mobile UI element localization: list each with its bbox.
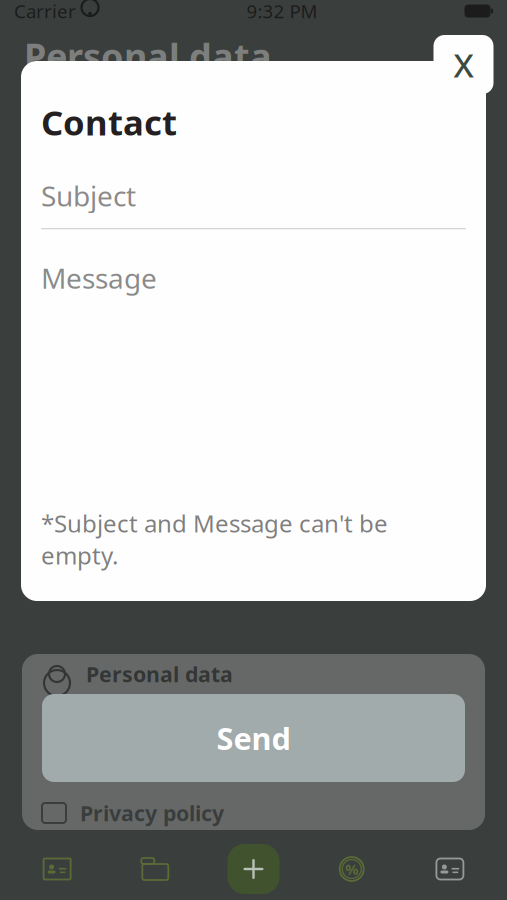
button[interactable]: Offers	[303, 841, 401, 897]
staticText: Privacy policy	[80, 799, 224, 827]
staticText: Message	[41, 259, 157, 296]
button[interactable]: Documents	[106, 841, 204, 897]
button[interactable]: Cards	[8, 841, 106, 897]
staticText: *Subject and Message can't be empty.	[41, 507, 388, 571]
staticText: Carrier	[14, 0, 76, 23]
staticText: Subject	[41, 177, 136, 214]
staticText: X	[454, 42, 474, 87]
staticText: Personal data	[86, 660, 233, 688]
button[interactable]: Add	[224, 841, 284, 897]
staticText: 9:32 PM	[246, 0, 318, 23]
staticText: Contact	[41, 99, 177, 145]
staticText: Send	[216, 718, 290, 758]
button[interactable]: Profile	[401, 841, 499, 897]
staticText: %	[345, 859, 358, 879]
staticText: Personal data	[24, 32, 272, 80]
button[interactable]: Close	[434, 35, 494, 94]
*-*-*
EXERCISE:
What lines in the data include the string "Subject"? Copy each one.

REPLY:
staticText: *Subject and Message can't be empty.	[41, 507, 388, 571]
staticText: Subject	[41, 177, 136, 214]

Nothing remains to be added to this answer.